Whether it be in lidos or other stretches of water, many more prominent poets and writers have focused on swimming in their work. Dame Iris Murdoch, the great 20th-century novelist and philosopher, wrote, “On hot days in the Oxford summer, my husband and I usually manage to slip into the Thames a mile or two above Oxford, where the hay in the water meadows is still owned and cut on the medieval strip system. The art is to draw no attention to oneself but to cruise quietly by the reeds like a water rat.” (Although she goes on to describe manmade swimming pools, rather than natural bodies of water, as “just a machine for exercising in”.)
Mr Algernon Swinburne seemed to derive a singular gratification from being buffeted by the North Sea. And Lord Byron, who was knocking about before the advent of the municipal lido, counted outdoor swimming as one of his great passions. He famously swam up the Grand Canal in Venice. “I could swim for four miles, write a book, of which 4,000 copies should be sold in a day, drink four bottles of wine – and I forget what the fourth was, but it is not worth mentioning,” he said, as noted in Journal Of The Conversations Of Lord Byron.
The writer Mr Alan Hollinghurst has made the pool – at Hampstead Ponds in The Line Of Beauty and in a fictional London club in The Swimming-Pool Library – a place of electrified sexuality, following in the pathways of Mr Christopher Isherwood who, similarly, had only one thing on his mind in the 1920s and 1930s. One just has to take the plunge.
And so should we all on warm days such as these. As the Ancient Greek poet Pindar wrote in the 5th century BC, “Water is best.”
Three of our favourite lidos
London Fields Lido, London

Photograph by Mr Martin Young, courtesy of Better
Recently renovated and heated to a bath-like warmth, London Fields Lido is a bit of aquamarine in the middle of an otherwise concrete Hackney. In the early morning, in summer, a queue comprising the committed, the enthusiastic and those who just can’t cope with this bloody heat snakes from its door.

Piscine Joséphine Baker, Paris

Photograph by Ms Ana Arevalo/AFP/Getty Images
Moored on the Seine next to the Bibliothèque François Mitterrand, this elegant floating lido is 25m long and 10m wide. In the summer, the roof peels back and people sunbathe on the deck. It is more French than a Gallic shrug.

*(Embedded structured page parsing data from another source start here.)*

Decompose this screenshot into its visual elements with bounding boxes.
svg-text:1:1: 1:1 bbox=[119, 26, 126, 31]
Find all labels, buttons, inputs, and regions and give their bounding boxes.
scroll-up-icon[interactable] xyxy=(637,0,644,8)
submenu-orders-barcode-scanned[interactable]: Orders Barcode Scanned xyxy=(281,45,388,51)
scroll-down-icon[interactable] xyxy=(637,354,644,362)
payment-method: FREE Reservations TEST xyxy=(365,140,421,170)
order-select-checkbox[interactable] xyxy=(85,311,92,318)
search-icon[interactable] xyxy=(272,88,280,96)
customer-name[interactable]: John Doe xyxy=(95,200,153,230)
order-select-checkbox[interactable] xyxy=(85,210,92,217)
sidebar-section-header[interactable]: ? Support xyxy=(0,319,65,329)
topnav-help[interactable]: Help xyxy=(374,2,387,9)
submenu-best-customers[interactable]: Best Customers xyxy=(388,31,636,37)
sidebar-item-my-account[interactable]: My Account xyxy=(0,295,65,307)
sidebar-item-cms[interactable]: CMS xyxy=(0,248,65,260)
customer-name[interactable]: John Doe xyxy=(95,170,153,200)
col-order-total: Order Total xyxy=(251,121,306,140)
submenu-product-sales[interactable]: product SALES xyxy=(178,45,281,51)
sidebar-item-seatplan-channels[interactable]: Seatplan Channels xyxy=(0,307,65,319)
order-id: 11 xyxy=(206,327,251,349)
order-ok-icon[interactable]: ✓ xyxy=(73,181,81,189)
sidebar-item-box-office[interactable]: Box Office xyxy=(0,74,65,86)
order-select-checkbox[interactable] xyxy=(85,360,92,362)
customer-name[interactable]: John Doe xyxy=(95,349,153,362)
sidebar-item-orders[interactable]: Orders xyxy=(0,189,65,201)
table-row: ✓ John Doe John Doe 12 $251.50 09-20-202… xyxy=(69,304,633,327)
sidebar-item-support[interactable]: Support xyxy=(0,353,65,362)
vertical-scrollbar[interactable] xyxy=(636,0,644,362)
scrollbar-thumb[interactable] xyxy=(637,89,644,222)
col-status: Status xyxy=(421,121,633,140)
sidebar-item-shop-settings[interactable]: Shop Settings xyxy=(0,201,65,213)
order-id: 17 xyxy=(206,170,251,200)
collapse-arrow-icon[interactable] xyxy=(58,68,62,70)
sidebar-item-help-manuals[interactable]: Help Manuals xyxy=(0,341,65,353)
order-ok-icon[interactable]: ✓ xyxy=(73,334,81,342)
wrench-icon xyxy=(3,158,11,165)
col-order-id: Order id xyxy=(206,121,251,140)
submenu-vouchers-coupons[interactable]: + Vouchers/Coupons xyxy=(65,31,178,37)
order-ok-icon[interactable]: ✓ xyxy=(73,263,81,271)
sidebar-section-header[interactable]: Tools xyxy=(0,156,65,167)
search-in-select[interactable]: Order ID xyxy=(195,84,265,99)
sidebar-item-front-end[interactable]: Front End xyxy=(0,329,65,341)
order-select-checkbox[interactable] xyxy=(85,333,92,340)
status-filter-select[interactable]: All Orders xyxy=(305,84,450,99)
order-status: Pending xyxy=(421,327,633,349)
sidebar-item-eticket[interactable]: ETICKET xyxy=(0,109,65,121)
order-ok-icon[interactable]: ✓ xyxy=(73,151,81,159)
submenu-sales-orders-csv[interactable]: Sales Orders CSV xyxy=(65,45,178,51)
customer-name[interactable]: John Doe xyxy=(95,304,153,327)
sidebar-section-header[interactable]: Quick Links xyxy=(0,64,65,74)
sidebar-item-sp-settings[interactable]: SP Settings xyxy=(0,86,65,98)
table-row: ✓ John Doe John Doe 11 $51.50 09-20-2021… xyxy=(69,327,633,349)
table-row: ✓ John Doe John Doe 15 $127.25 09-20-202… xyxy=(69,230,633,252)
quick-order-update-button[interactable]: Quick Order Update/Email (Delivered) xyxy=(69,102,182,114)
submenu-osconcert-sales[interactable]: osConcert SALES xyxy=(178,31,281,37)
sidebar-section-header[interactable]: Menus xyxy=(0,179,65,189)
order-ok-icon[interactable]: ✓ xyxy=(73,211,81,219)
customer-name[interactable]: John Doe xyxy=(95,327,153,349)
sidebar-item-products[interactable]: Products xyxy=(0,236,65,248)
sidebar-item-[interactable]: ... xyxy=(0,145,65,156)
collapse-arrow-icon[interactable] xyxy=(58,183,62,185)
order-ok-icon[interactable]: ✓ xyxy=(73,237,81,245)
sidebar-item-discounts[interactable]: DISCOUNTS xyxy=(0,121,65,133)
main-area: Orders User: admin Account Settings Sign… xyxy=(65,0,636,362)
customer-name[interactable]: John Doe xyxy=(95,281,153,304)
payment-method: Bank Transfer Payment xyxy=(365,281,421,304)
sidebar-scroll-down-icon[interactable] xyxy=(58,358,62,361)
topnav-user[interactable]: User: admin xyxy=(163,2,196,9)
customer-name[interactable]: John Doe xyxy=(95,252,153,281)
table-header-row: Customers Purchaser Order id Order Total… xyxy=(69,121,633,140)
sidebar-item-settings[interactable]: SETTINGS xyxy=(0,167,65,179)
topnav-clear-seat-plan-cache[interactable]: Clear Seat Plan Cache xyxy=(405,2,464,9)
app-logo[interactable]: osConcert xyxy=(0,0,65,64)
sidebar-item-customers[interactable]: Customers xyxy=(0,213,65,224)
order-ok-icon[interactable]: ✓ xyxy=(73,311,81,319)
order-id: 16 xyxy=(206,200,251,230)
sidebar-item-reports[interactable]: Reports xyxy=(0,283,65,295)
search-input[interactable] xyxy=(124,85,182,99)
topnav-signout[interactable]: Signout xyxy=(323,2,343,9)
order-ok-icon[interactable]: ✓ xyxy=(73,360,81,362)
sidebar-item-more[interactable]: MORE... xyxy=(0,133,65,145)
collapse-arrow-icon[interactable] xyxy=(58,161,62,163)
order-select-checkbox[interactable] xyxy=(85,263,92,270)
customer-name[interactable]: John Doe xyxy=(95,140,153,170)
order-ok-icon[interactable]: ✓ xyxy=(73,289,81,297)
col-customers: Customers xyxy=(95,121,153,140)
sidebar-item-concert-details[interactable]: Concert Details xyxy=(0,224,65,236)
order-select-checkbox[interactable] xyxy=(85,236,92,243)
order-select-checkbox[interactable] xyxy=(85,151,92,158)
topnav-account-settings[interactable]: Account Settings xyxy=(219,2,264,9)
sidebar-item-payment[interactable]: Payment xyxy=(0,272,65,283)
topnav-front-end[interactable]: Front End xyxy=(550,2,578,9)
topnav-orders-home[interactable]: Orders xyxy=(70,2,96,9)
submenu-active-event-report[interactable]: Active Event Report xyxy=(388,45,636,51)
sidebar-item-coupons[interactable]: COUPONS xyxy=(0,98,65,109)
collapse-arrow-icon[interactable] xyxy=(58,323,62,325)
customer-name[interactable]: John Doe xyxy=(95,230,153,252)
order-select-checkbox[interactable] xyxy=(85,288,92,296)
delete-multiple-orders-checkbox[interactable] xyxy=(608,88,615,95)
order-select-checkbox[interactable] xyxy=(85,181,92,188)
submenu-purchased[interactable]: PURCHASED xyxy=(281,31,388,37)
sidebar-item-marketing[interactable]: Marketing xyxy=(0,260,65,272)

Hamilton Fish Park Pool, New York

Photograph by Mr Daniel Avila, courtesy of NYC Parks
Located on the corner of Pitt and East Houston, the Hamilton Fish Park Pool is the perfect spot to cool off during the summer heat. Just be aware that this attracts an eclectic crowd of all ages keen to enjoy the Olympic-sized pool, which is another way of saying get there early or you haven’t got a cat in hell’s chance of getting a proper swim in.